Friday, February 21, 2020

Viral: Antisemitism in Four Mutations


Things are already worse than when this film was locked. Less than two months ago, the nation was shocked by a violent attack on a Rabbi and his family in Rockland, New York. Perhaps even more concerning over the long-term, the presumptive front-runner for the Democratic presidential nomination has recruited two high profile surrogates with a history of pushing anti-Semitic tropes: Linda Sarsour and Amer Zahr. They happen to be affiliated with the campaign of Bernie Sanders, who endorsed and campaigned for UK Labour politician Jeremy Corbyn, whose own troubling history features prominently in writer-director-on-camera presenter Andrew Goldberg’s Viral: Antisemitism in Four Mutations, which opens today in New York.

Goldberg examines four specific manifestations (or “mutations”) of antisemitism: far-right domestic terrorists in America, Hungary’s state-sponsored campaign demonizing George Soros, the Israel-hating far-left in England (personified by Corbyn), and Islamist terrorism in France. Frankly, he deserves credit for his non-partisan, equally penetrating treatment of both extreme sides of the spectrum. Arguably, the initial American section already feels dated due to the absence of the Rockland attack and the Jersey City shooting, which were rooted in very different ideologies, but are still probably too recent to put in sufficient perspective. Regardless, the hate-mongers and mass-murderers Goldberg covers are indeed alarming, particularly because they represent a wider trend.

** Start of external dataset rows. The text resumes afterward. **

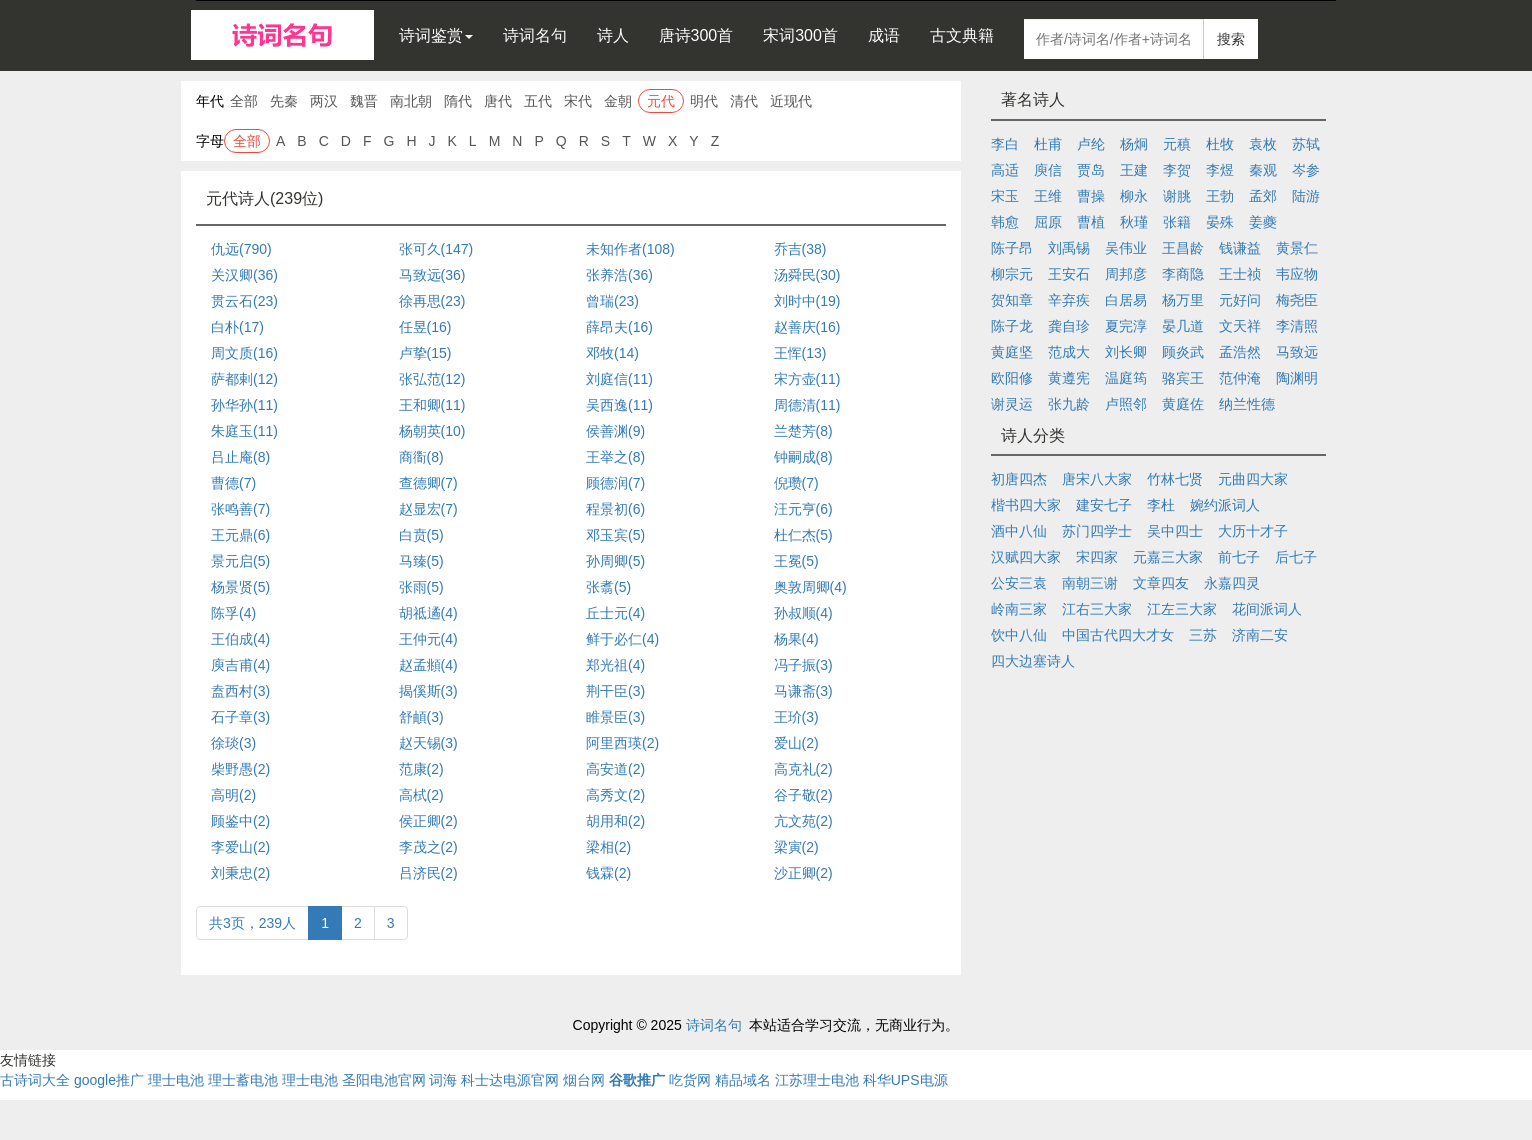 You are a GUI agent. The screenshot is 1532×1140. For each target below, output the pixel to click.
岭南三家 (1019, 609)
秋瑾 (1134, 222)
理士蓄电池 (243, 1080)
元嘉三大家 (1168, 557)
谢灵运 (1012, 404)
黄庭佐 (1183, 404)
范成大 (1069, 352)
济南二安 (1260, 635)
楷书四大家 (1026, 505)
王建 (1134, 170)
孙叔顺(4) (803, 613)
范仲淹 (1240, 378)
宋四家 (1097, 557)
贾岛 (1091, 170)
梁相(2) (608, 847)
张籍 (1177, 222)
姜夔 (1263, 222)
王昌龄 (1183, 248)
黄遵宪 (1069, 378)
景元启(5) (240, 561)
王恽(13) (800, 353)
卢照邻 (1126, 404)
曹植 (1091, 222)
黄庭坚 (1012, 352)
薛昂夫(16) (619, 327)
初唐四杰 (1019, 479)
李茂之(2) (428, 847)
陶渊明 (1297, 378)
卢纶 (1091, 144)
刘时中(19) (807, 301)
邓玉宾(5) (615, 535)
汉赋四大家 (1026, 557)
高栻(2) (421, 795)
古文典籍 (962, 35)
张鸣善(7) (240, 509)
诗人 (613, 35)
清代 (744, 101)
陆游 (1306, 196)
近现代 (791, 101)
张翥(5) (608, 587)
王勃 (1220, 196)
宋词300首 (800, 35)
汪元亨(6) (803, 509)
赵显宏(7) (428, 509)
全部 (244, 101)
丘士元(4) (615, 613)
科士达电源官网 (510, 1080)
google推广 (109, 1080)
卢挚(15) (425, 353)
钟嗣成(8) (803, 457)
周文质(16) (244, 353)
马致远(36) (432, 275)
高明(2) (233, 795)
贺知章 (1012, 300)
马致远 (1297, 352)
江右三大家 (1097, 609)
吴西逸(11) (619, 405)
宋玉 (1005, 196)
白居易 (1126, 300)
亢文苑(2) (803, 821)
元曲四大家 (1253, 479)
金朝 (618, 101)
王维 (1048, 196)
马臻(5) (421, 561)
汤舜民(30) (807, 275)
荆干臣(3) (615, 691)
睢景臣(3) (615, 717)
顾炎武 (1183, 352)
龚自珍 (1069, 326)
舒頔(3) (421, 717)
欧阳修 (1012, 378)
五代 (538, 101)
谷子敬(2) (803, 795)
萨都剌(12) (244, 379)
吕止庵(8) (240, 457)
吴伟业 (1126, 248)
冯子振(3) (803, 665)
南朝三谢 (1090, 583)
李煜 (1220, 170)
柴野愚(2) (240, 769)
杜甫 (1048, 144)
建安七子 (1104, 505)
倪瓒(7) (796, 483)
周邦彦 (1126, 274)
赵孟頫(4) (428, 665)
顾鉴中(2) (240, 821)
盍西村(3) (240, 691)
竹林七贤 (1175, 479)
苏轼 (1306, 144)
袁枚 (1263, 144)
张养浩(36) (619, 275)
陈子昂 (1012, 248)
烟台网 (584, 1080)
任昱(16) (425, 327)
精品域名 (743, 1080)
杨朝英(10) (432, 431)
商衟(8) (421, 457)
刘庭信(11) (619, 379)
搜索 (1231, 39)
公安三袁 (1019, 583)
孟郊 (1263, 196)
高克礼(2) (803, 769)
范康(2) (421, 769)
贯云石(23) (244, 301)
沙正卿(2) (803, 873)
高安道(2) (615, 769)
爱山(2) (796, 743)
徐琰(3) (233, 743)
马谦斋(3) (803, 691)
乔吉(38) (800, 249)
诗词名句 (535, 35)
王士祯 (1240, 274)
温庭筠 (1126, 378)
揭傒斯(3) (428, 691)
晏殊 (1220, 222)
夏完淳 (1126, 326)
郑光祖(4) (615, 665)
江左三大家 (1182, 609)
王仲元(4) (428, 639)
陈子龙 (1012, 326)
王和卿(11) (432, 405)
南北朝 (411, 101)
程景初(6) (615, 509)
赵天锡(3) (428, 743)
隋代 (458, 101)
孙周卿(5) (615, 561)
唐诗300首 (696, 35)
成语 (884, 35)
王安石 (1069, 274)
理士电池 (176, 1080)
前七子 (1239, 557)
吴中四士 (1175, 531)
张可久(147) (436, 249)
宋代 (578, 101)
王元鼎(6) (240, 535)
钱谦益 (1240, 248)
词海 (443, 1080)
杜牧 (1220, 144)
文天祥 (1240, 326)
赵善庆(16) (807, 327)
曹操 (1091, 196)
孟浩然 (1240, 352)
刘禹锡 (1069, 248)
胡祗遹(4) (428, 613)
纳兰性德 (1247, 404)
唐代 (498, 101)
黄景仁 (1297, 248)
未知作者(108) (630, 249)
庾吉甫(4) (240, 665)
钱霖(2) (608, 873)
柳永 (1134, 196)
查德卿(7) (428, 483)
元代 (661, 101)
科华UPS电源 (905, 1080)
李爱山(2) (240, 847)
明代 (704, 101)
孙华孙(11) (244, 405)
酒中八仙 (1019, 531)
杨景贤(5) (240, 587)
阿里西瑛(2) (622, 743)
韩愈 (1005, 222)
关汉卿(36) (244, 275)
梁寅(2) (796, 847)
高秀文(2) (615, 795)
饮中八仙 (1019, 635)
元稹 (1177, 144)
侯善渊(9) (615, 431)
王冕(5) (796, 561)
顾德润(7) (615, 483)
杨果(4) (796, 639)
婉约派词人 (1225, 505)
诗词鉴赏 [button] (436, 35)
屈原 (1048, 222)
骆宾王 (1183, 378)
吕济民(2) (428, 873)
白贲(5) (421, 535)
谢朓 (1177, 196)
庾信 (1048, 170)
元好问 (1240, 300)
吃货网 (690, 1080)
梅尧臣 (1297, 300)
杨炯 (1134, 144)
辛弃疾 (1069, 300)
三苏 (1203, 635)
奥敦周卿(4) (810, 587)
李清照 (1297, 326)
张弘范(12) (432, 379)
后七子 (1296, 557)
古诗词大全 (35, 1080)
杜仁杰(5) (803, 535)
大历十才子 (1253, 531)
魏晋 (364, 101)
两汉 (324, 101)
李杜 (1161, 505)
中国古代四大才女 (1118, 635)
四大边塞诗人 (1033, 661)
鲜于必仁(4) (622, 639)
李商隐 (1183, 274)
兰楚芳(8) (803, 431)
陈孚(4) (233, 613)
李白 (1005, 144)
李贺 (1177, 170)
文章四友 (1161, 583)
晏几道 (1183, 326)
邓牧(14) (612, 353)
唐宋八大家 (1097, 479)
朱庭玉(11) (244, 431)
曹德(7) (233, 483)
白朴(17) (237, 327)
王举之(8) (615, 457)
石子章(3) (240, 717)
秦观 (1263, 170)
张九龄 (1069, 404)
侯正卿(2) (428, 821)
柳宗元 (1012, 274)
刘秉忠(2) (240, 873)
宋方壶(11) (807, 379)
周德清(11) (807, 405)
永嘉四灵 (1232, 583)
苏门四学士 (1097, 531)
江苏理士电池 (817, 1080)
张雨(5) (421, 587)
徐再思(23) (432, 301)
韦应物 (1297, 274)
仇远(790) (241, 249)
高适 (1005, 170)
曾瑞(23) (612, 301)
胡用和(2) (615, 821)
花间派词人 (1267, 609)
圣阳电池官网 (384, 1080)
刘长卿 (1126, 352)
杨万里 (1183, 300)
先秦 (284, 101)
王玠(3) (796, 717)
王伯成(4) (240, 639)
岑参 (1306, 170)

Of the four mutations of antisemitism, Hungarian nationalist Viktor Orban probably practices the subtlest brand, which is a rather unsettling contention to suggest. Nonetheless, Goldberg and the Hungarians he interviews convincingly identify the age-old anti-Semitic imagery and motifs in his campaign against Soros. Admittedly, Soros is no angel (ask the Bank of England), but it is terrifying to see a state-funded propaganda campaign targeting a single individual.

Perhaps the gutsiest section of the film documents the depth and extent of Labour’s antisemitism that generated in over 1,000 complaints, according to media reports. Goldberg could have filled a twelve-hour documentary with Corbyn’s troubling comments, writings, and associations, but what he includes is more than enough to raise all kinds of questions regarding the British politician’s judgement. He also takes on former London mayor “Red” Ken Livingstone, who resigned from the Labour Party after bizarrely arguing Hitler was a Zionist.

Goldberg also deserves credit for forthrightly addressing the antisemitism of Islamist extremists, which might be the deadliest of the four mutations. This section probably best illustrates how easily the radicalized can be convinced embrace violence. It is also the hardest, most heart-breaking section to watch, because of Goldberg’s interviews with the widow of a man murdered during the Hypercacher kosher market siege and a survivor, who is still clearly plagued by post-traumatic stress.

Throughout Viral, Goldberg calls out Islamists, the alt-right, Orban, Livingstone, Corbyn and his Labour Party, and campus radicals whose rabid hatred of Israel too often manifests itself as antisemitic vitriol. (Arguably, Trump is unfairly lumped in with the “Jews-have-divided-loyalties” fever swamp. He actually argued Jews who do not vote for him are not sufficiently loyal to Israel, which is sort of the perverse polar-opposite position, but he has worse press to worry about.) Regardless, Viral is a level-headed examination of extremism metastasizing into hatred and violence, on a global scale. Recommended as an expose and a wake-up call for civil society, Viral opens today (2/21) in New York, at the Village East.